• _Exercise objective_: Among the entries beneath this sentence, how many lines include the word "Iheon"? Only the number is wanted.

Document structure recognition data
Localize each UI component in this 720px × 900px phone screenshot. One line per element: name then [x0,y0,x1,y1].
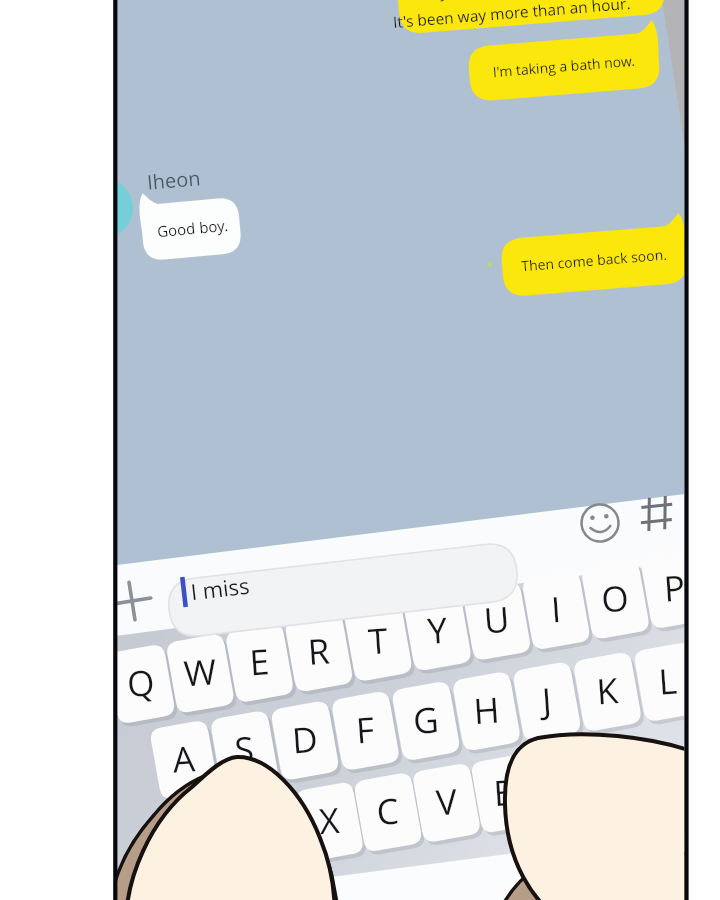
button[interactable]: Key O [586,563,644,635]
button[interactable]: Key A [155,724,213,796]
button[interactable]: Key Q [112,648,170,720]
button[interactable]: Message input, I miss [167,556,517,624]
button[interactable]: Key K [578,655,636,727]
button[interactable]: Hashtag [634,492,678,536]
button[interactable]: Key W [171,637,229,709]
button[interactable]: Key F [336,694,394,766]
button[interactable]: Key B [476,757,534,829]
button[interactable]: Key C [359,776,417,848]
button[interactable]: Key Y [408,595,466,667]
button[interactable]: Emoji [578,501,622,545]
button[interactable]: Message from Iheon: Good boy. [142,202,240,258]
button[interactable]: Key D [276,704,334,776]
button[interactable]: Key U [467,584,525,656]
button[interactable]: Key S [215,714,273,786]
button[interactable]: Key G [397,685,455,757]
button[interactable]: Key T [349,605,407,677]
button[interactable]: Message: I'm taking a bath now. [469,40,659,95]
button[interactable]: Add attachment [110,576,158,624]
button[interactable]: Key E [230,626,288,698]
button[interactable]: Key R [289,616,347,688]
button[interactable]: Key M [593,738,651,810]
button[interactable]: Key V [417,766,475,838]
button[interactable]: Key I [527,574,585,646]
button[interactable]: Key L [639,646,697,718]
button[interactable]: Message: Then come back soon. [502,232,682,290]
button[interactable]: Key Z [242,795,300,867]
button[interactable]: Key P [645,553,703,625]
button[interactable]: Message: It's been way more than an hour… [400,0,670,44]
button[interactable]: Key H [457,675,515,747]
button[interactable]: Key J [518,665,576,737]
button[interactable]: Iheon profile photo [117,182,169,234]
button[interactable]: Key X [300,785,358,857]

• _Written answer_: 2